Col cavolo che avrebbe aperto. Doveva trattarsi di un pazzo. Richiuse il vetro e azionò la sicura delle portiere, sperando che il meccanico arrivasse presto. Prese di nuovo il telefono... sì, era proprio un telefono... pronta a chiamare la polizia.
"Bene, Principessa. Sempre la stessa, eh? Non mi lascia altra scelta."
La pioggia tornò a diminuire, e Véronique distinse la figura muoversi verso la parte anteriore dell'auto. Giunto di fronte al cofano, l'uomo estrasse lo spadone che aveva al fianco, lo sollevò a due mani e, dopo una penetrante occhiata attraverso il parabrezza nei begli occhi di giada, calò il fendente.
Véronique chiuse gli occhi, e l'auto fu scossa da un colpo tremendo. Le tremò tutto intorno e la vibrazione le giunse nitida al cervello facendola quasi svenire.

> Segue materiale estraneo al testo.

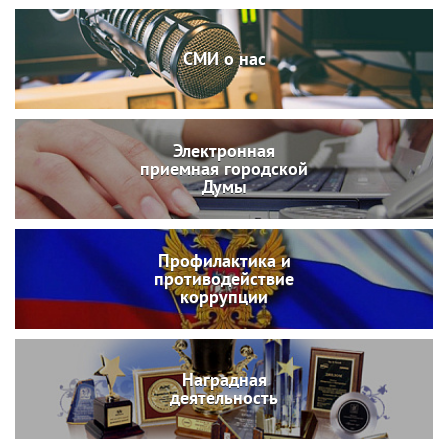
СМИ о нас
Электронная
приемная городской
Думы
Профилактика и
противодействие
коррупции
Наградная
деятельность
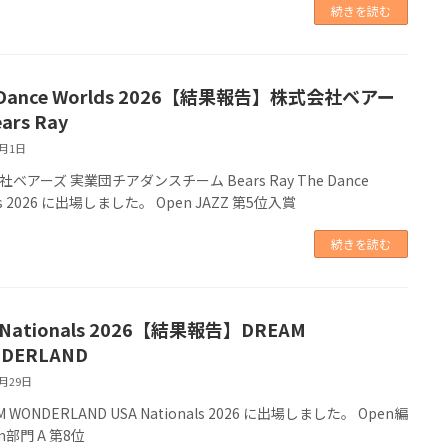
続きを読む
 Dance Worlds 2026【結果報告】株式会社ベアー
ars Ray
5月1日
ベアーズ 実業団チアダンスチーム Bears Ray The Dance
ds 2026 に出場しました。 Open JAZZ 第5位入賞
続きを読む
 Nationals 2026【結果報告】DREAM
DERLAND
3月29日
M WONDERLAND USA Nationals 2026 に出場しました。 Open編
m部門 A 第8位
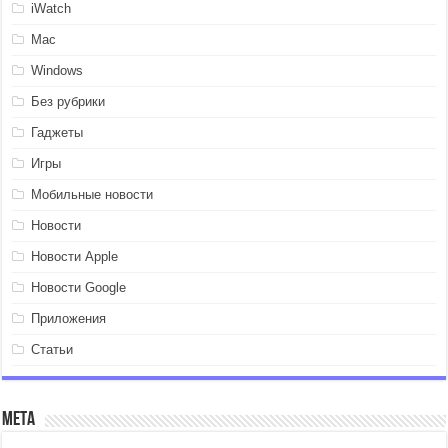
iWatch
Mac
Windows
Без рубрики
Гаджеты
Игры
Мобильные новости
Новости
Новости Apple
Новости Google
Приложения
Статьи
Мета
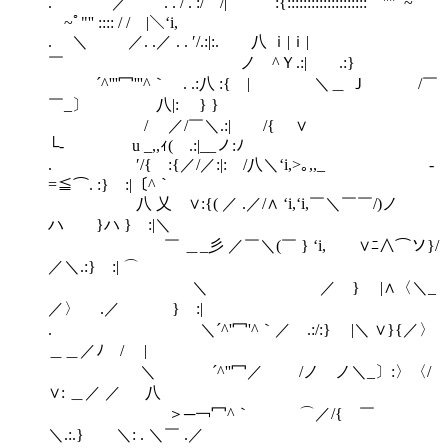
. ／ . . / . :/ /| :{:::::::::::::::::::: ''"ﾟ~￣
￣~ﾟ"'' :::: / / |＼‘i,
. ＼ ／. .／ . . ′/.:|:. 八 ｉ|ｉ|
￣ ノ ^Ｙ.:| .:}
´^'''冖'''^｀ . .:八 :{ | ＼＿ Ｊ /￣
￣_〕 八|: } }
/ ／/￣＼.:| /{ ∨
└‐ u _,,ｨ( .:|__ノ:ﾉ
. ′/{ :{／/／:|: /八＼‘i,>｡,,_ -
=≦⌒. :} :|〔^｀
八 乂 ∨:{( ／ .／/∧ ‘i,‘i,￣＼￣￣/)ノ
ハ }ハ } :|＼
￣ ＿_彡 ／￣＼(￣ } ‘i, ∨ﾆ∧⌒ソ}/
／＼.:} :| ⌒
＼ ／ } |∧〈＼_
／〉 .／ } :|
. ＼´^'冖'^｀／ .:/:} |＼ ∨}{／〉
＿＿／ﾉ / |
＼ ´^''冖／ /ノ ノ＼_〕:〉〈/
∨: ＿／ ／ 八
＞─￢冖^｀ ⌒／/{ ￣
＼.:.} ＼: . ＼￣ .／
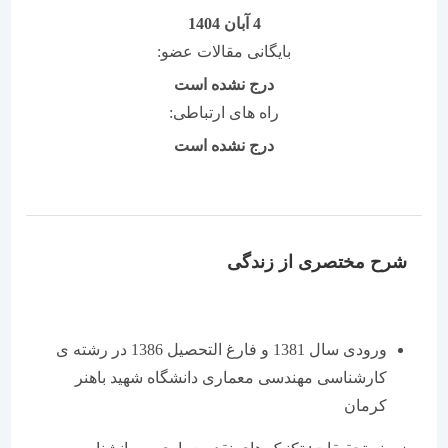
4 آبان 1404
بایگانی مقالات عضو:
درج نشده است
راه های ارتباطی:
درج نشده است
شرح مختصری از زندگی
ورودی سال 1381 و فارغ التحصیل 1386 در رشته ی
کارشناسی مهندسی معماری دانشگاه شهید باهنر
کرمان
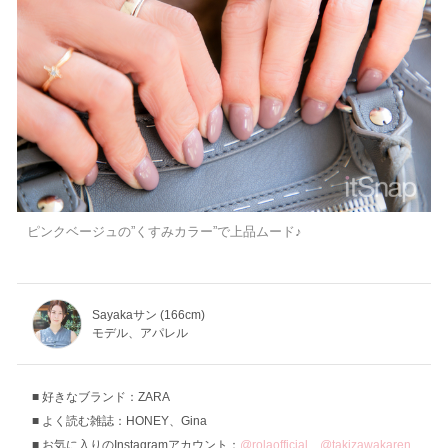
ピンクベージュの”くすみカラー”で上品ムード♪
Sayakaサン (166cm)
モデル、アパレル
好きなブランド：ZARA
よく読む雑誌：HONEY、Gina
お気に入りのInstagramアカウント：
@rolaofficial
、
@takizawakaren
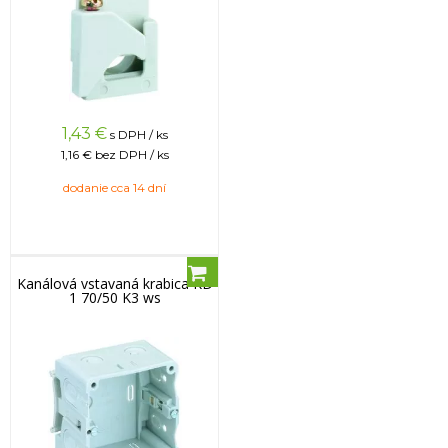
1,43
€
s DPH / ks
1,16 €
bez DPH / ks
dodanie cca 14 dní
Kanálová vstavaná krabica KD
1 70/50 K3 ws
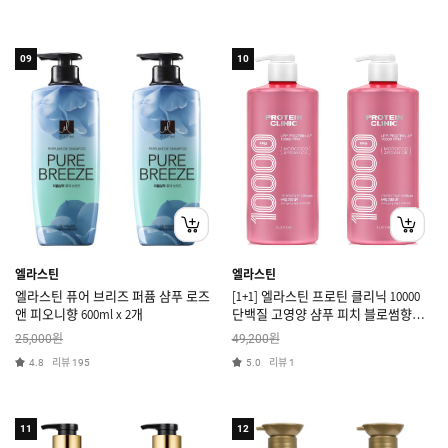
09
10
엘라스틴
엘라스틴
엘라스틴 퓨어 브리즈 퍼퓸 샴푸 로즈
[1+1] 엘라스틴 프로틴 클리닉 10000
앤 피오니향 600ml x 2개
단백질 고영양 샴푸 피치 블로썸향
1.5L
원
원
25,000
49,200
리뷰
리뷰
4.8
195
5.0
1
11
12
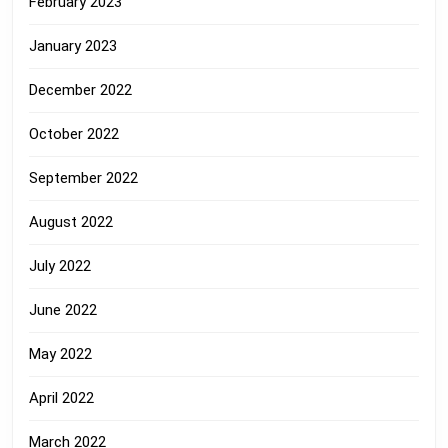
February 2023
January 2023
December 2022
October 2022
September 2022
August 2022
July 2022
June 2022
May 2022
April 2022
March 2022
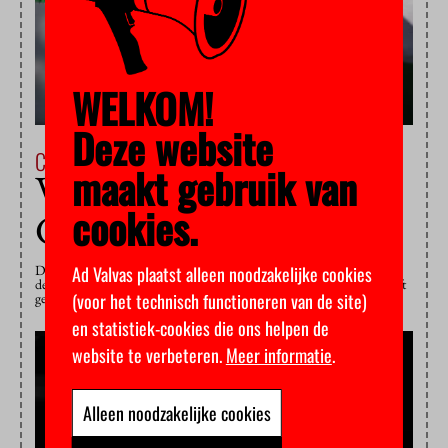
WELKOM!
Deze website
Campus & Cultuur
26 september 2025
maakt gebruik van
VU erkent genocide in
cookies.
Gaza
Ad Valvas plaatst alleen noodzakelijke cookies
De VU wil zich niet letterlijk uitspreken, maar in een open brief erkent
de universiteit indirect dat Israël genocide pleegt. De VU-leiding schrijft
(voor het technisch functioneren van de site)
geen reden te zien om de conclusies van de VN in twijfel te trekken.
en statistiek-cookies die ons helpen de
website te verbeteren.
Meer informatie
.
Alleen noodzakelijke cookies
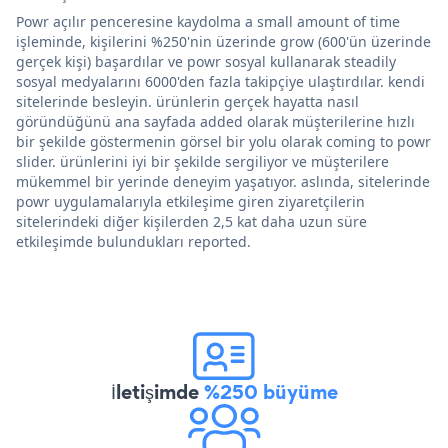
Powr açılır penceresine kaydolma a small amount of time
işleminde, kişilerini %250'nin üzerinde grow (600'ün üzerinde
gerçek kişi) başardılar ve powr sosyal kullanarak steadily
sosyal medyalarını 6000'den fazla takipçiye ulaştırdılar. kendi
sitelerinde besleyin. ürünlerin gerçek hayatta nasıl
göründüğünü ana sayfada added olarak müşterilerine hızlı
bir şekilde göstermenin görsel bir yolu olarak coming to powr
slider. ürünlerini iyi bir şekilde sergiliyor ve müşterilere
mükemmel bir yerinde deneyim yaşatıyor. aslında, sitelerinde
powr uygulamalarıyla etkileşime giren ziyaretçilerin
sitelerindeki diğer kişilerden 2,5 kat daha uzun süre
etkileşimde bulundukları reported.
İletişimde
%250 büyüme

Appena poté, riaprì gli occhi.
Non c'era più niente. Niente pioggia, niente cavaliere pazzo. Il parcheggio era tornato a essere quello del tempo in cui vi aveva parcheggiato l'auto: un secolo fa, le sembrava.
Volse lo sguardo all'esterno, oltre il vetro della sua portiera, ed ebbe un sobbalzo che quasi le fermò il cuore. La figura sporca, unta e grassa stava ritta di fronte a lei, ridendo in un ghigno di sufficienza. Il carro attrezzi era già stato avvicinato all'auto. Doveva essere il meccanico.
Questi le fece cenno con la mano di abbassare il vetro. Un gesto stanco e tanto sufficiente quanto il suo ghigno.
Véronique obbedì.
"Provi a riavviare il motore. Sono già sicuro che non partirà, ma voglio sentirlo di persona."
Véronique girò la chiave. L'auto si accese senza alcun problema.
L'espressione sorpresa sul volto del meccanico cancellò immediatamente la boriosa aria di sufficienza con cui stava guardando Véronique dall'alto in basso. Véronique non poté trattenere un ghigno di soddisfazione.
Incredulo, il meccanico fece aprire il cofano, controllò l'auto, prese una strana scatoletta dal carro attrezzi e la collegò all'interno. Véronique non era scesa dalla macchina. Si stava godendo la scena. Gli occhi riflessi nello specchietto di cortesia non erano più velati dallo sconforto, ma fulgevano ora in tutto il loro splendore.
Il meccanico, egli sì sconfortato, rimise a posto la strumentazione, chiuse il cofano e tornò verso Véronique.
"Ma... aveva già cambiato la valvola ultimamente?"
Véronique corrugò la fronte.
"Guardi, questa macchina ce l'ho da quattro anni, e l'unica cosa che abbia mai fatto è stata mettere la benzina. Per il resto non ci capisco nulla."
"Eppure..." il meccanico era visibilmente ingarbugliato. "Eppure... sembra che la valvola sia stata appena cambiata. È venuto qualcuno prima di me?"
Il meccanico aveva un tono sconsolato, come se avesse subito un tradimento.
Véronique gli sorrise compassionevole.
"Sì. Carlo Magno."
Il meccanico si irrigidì, come se avesse incassato una sferzata.
"Cos'è... uno scherzo?"
"No, mi scusi... stavo pensando al mio cane."
Il meccanico chiuse gli occhi in due fessure, tra l'offeso e il confuso.
Véronique aggiunse in fretta: "Le devo qualcosa, per la chiamata?"
Il meccanico si rilassò. Si passò la mano destra sul capo, grattandoselo nello sesso tempo in cui si toglieva il sudicio berretto.
"No, no. Lasci perdere."
Véronique lo salutò con la mano. Ingranò la prima e partì.
Il sorriso luminoso e gli occhi brillanti furono riflessi dallo specchietto retrovisore, in una luce giada abbagliante che avvolse tutta Parigi.